Designing Prediction Markets

ToasterLightning

Prerequisite: basic familiarity with what a prediction market is

So you want to run a prediction market. You need a way for people to trade shares. What are your options?

CLOBs and Markets

If you were making a prediction market from scratch, you'd probably come up with a Central Limit Order Book (CLOB). Traders post BUY and SELL orders, stating what they're willing to buy and sell, and at what price, and you record these orders in your book.

Alice posts: "I'll buy 20 YES shares at $0.60 each"
Bob posts: "I'll sell 25 YES shares at $0.65 each"
Carol posts: "I'll buy 10 YES shares at $0.61 each"

When someone wants to trade, and doesn't want to wait for someone to fulfill their order, you match them with the best available offer. Pretty intuitive.

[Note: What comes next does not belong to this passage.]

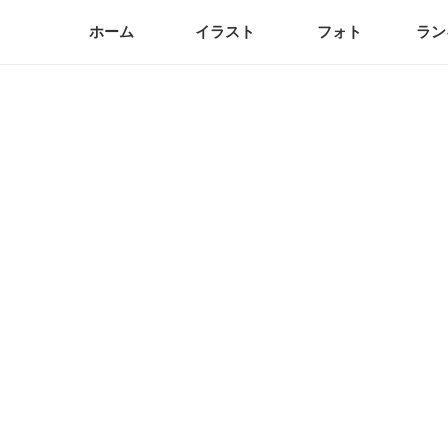
ホーム
イラスト
フォト
ラン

This system shows up directly in Hypixel Skyblock and other MMOs. The Bazaar lets you post orders and wait, or instantly fulfill existing orders. Have some Enchanted Iron to sell? You can list it at 540 coins and wait for a buyer, or instantly sell it by fulfilling the highest buy order at 470 coins.

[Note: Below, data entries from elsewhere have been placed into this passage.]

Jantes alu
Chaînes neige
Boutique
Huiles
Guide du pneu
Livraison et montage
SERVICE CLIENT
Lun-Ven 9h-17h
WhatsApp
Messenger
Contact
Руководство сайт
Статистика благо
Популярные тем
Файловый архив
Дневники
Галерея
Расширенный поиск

The gap between the highest buy order ("bid") and the lowest sell order ("ask") is called the bid-ask spread.

Enter the Market Maker

CLOBs work well, but they have a problem: they need people actively posting orders from both sides. If nobody's posting orders, the market can't function. The spread can also become very wide when few traders are active, making it expensive to trade.

This is where market makers come in. A market maker continuously posts both buy and sell orders, ensuring there's always someone to trade with.

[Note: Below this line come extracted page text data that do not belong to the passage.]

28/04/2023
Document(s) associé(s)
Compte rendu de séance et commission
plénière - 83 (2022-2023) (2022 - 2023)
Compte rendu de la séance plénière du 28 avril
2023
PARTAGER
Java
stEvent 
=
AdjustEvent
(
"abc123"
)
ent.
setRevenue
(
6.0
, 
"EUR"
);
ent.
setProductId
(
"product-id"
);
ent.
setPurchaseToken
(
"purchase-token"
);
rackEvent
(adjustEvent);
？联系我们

Market makers profit by maintaining a gap in prices between their bid and asks. For example:

They buy YES shares at $0.60
Sell YES shares at $0.65
Whenever one person buys YES from them and another person sells it to them, they pocket the $0.05 difference

This is called crossing the spread. The market maker provides liquidity to the market and is compensated for it through the spread. In traditional finance, firms like Citadel Securities make billions doing exactly this. In Hypixel Skyblock, this strategy is called "bazaar flipping".

Pricing Shares

How do Market Makers price their shares? In an existing market, they can simply look at existing price charts to determine their prices, but that's not very feasible with prediction markets. Thus, we need some way of determining a fair price for shares.

For simplicity, let's ignore extracting profit. We'll assume someone's paying our market maker, whom we'll call Duncan, a flat fee to provide this service, and they're otherwise operating in a fully efficient market where the bid-ask spread is 0.

Duncan holds some inventory of YES and NO shares, and people can trade with him. How should Duncan price his shares? Examining the question, we can see some key constraints:

Prices should sum to $1: If a YES share pays out $1 when the market resolves YES, and a NO share pays out $1 when the market resolves NO, then the price of a YES share and a NO share together should be exactly $1, since the market can only resolve to one of these two options.
Price equals probability: If YES shares cost $0.70, then that means the market thinks there's a 70% chance of the outcome being YES, since that's how expected value works. This is the key mechanism by which prediction markets work and even if you don't know the details of the market implementation yet, you should know this already.

Creating New Shares

Duncan needs the ability to issue shares. Otherwise, he'll run out of them, and won't be able to trade anymore. (No, he can't just raise share prices in an inverse relationship with his supply, since he sells both YES and NO shares this would violate the constraint that prices must sum to $1.)

Fortunately, it's very easy to issue new shares. Since YES and NO sum to 1, for every dollar Duncan receives from a trader, he can mint one YES share and one NO share as a pair. When the market resolves, he'll pay out $1 to holders of the winning share type, fully covering his obligation.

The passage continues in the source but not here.